Filippo Vizzini, giovane soldato valguarnerese trucidato dai nazisti

Il 4 febbraio ricorre l’ottantesimo anniversario della morte del valguarnerese Filippo Vizzini, il giovane caporalmaggiore della Repubblica Sociale Italiana trucidato dai nazisti a Collecchio in provincia di Parma. Mancavano pochi mesi al 25 aprile, alla conclusione della guerra e al ritorno a una vita che la giovane età gli prospettava interamente davanti. Ma il destino per lui non preparava belle cose.

Non sappiamo quanto il ventunenne Vizzini fosse convinto di quella appartenenza a Salò, un regime collaborazionista della Germania nazista. Ma sappiamo che la scelta di campo compiuta allora da tanti militari, sorpresi dal proclama dell’8 settembre e dallo sbandamento generale che ne seguì, non fu né libera né ideologica. Perché per questi giovani – specie per i meridionali tagliati fuori da ogni possibilità di rientro a casa – bastava l’esortazione di un proprio superiore di sentimento fascista o, se alla macchia, l’incontro con le forze partigiane per «decidere» di aderire a una parte o all’altra senza troppe alternative. Incappare poi in un rastrellamento dei tedeschi, significava soltanto due cose: o Salò o la schiavitù nei campi di lavoro del Reich.

La piena comprensione di quel triste periodo e la maturazione politica, arrivano quando fu chiaro a tutti, specie ai più onesti, che l’appartenenza alla RSI significa stare al servizio dei nazisti e al loro regime di terrore fatto di deportazioni, di rappresaglie contro la popolazione civile italiana, incluse le uccisioni di massa, gli incendi di intere località e le razzie sistematiche dei loro beni e di quelli del Paese.

In Filippo Vizzini la reazione morale e la molla dell’eroismo scattano quando decide di favorire la fuga di una donna appena fatta prigioniera dai tedeschi. La vede piangere e disperarsi, non tanto per sé stessa ma per il destino dei suoi figli rimasti soli a casa. La donna infine scappa, e per il gesto compiuto sarà costretto a scappare anche lui insieme a un compagno d’armi, Antonio Loddo, con cui condividerà il martirio. Una volta preso, Filippo sarà legato a un castagno, torturato e brutalmente bastonato sino alla morte mentre la popolazione assiste atterrita dalle case circostanti.

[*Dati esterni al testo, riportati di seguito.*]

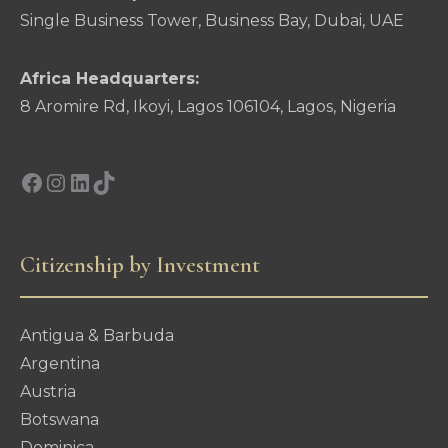
Single Business Tower, Business Bay, Dubai, UAE
Africa Headquarters:
8 Aromire Rd, Ikoyi, Lagos 106104, Lagos, Nigeria
Facebook
Instagram
LinkedIn
TikTok
Citizenship by Investment
Antigua & Barbuda
Argentina
Austria
Botswana
Dominica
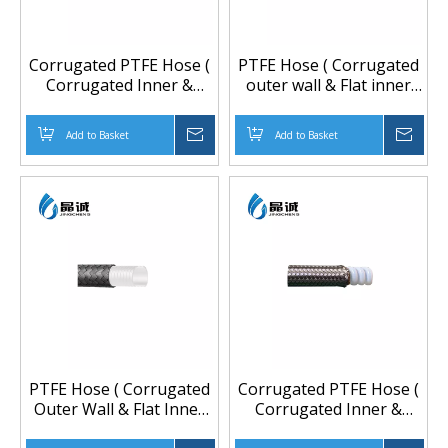
Corrugated PTFE Hose (
PTFE Hose ( Corrugated
Corrugated Inner &
outer wall & Flat inner
Outer Walls) , PTFE
wall ) With 304 Stainless
Tube, Teflon Hose,
Steel Spiral Spring,
Add to Basket
Inquire
Add to Basket
Inqu
Flexible Hose, Anti Static
flexible hose, teflon tube
Hose, High Temerature
Hose
PTFE Hose ( Corrugated
Corrugated PTFE Hose (
Outer Wall & Flat Inner
Corrugated Inner &
Wall) And Covered With
Outer walls) And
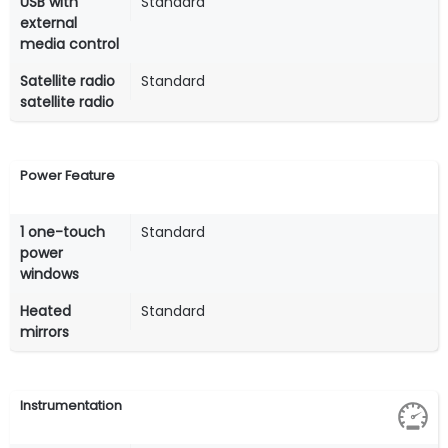
USB with
Standard
external
media control
Satellite radio
Standard
satellite radio
Power Feature
1 one-touch
Standard
power
windows
Heated
Standard
mirrors
Instrumentation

Filippo Vizzini sarà ossequiato dai partigiani di Collecchio che riconoscendo il valore dell’azione compiuta, apporranno, otto anni dopo quegli accadimenti, una lapide commemorativa nel cimitero del paese (v. foto). Più di recente Paolo Romanini, già segretario sezionale dell’Associazione Nazionale Partigiani di quel comune, commenterà con noi al telefono: «Se l’Anpi dedica non è un caso. Quella lapide è stata apposta il 25 aprile 1953 da persone con gli animi rasserenati ma col ricordo di quei fatti ancora ben vivo nella memoria. Vizzini sta in cima a quella lista di nomi perché non è morto da fascista. Molti altri fucilati negli stessi giorni non hanno ricevuto lo stesso onore».

A Filippo Vizzini il comune di Valguarnera intitolerà nell’immediato dopoguerra una delle vie centrali del paese.